▶ Instructions for the task
The task calls for each record to be given again unchanged, minus any pictures.

:: Excerpted data ::

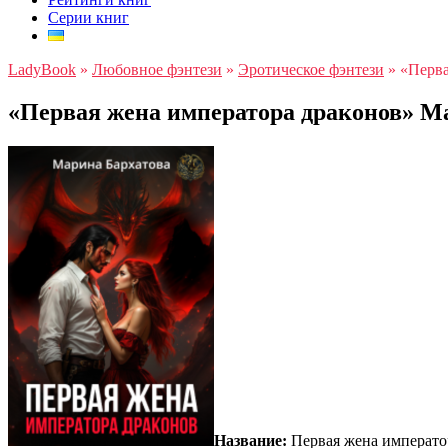
Серии книг
LadyBook
»
Любовное фэнтези
»
Эротическое фэнтези
»
«Перва
«Первая жена императора драконов» М
Название:
Первая жена императо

:::

▶ Response area
Серии книг
LadyBook
»
Любовное фэнтези
»
Эротическое фэнтези
»
«Перва
«Первая жена императора драконов» М
Название:
Первая жена императо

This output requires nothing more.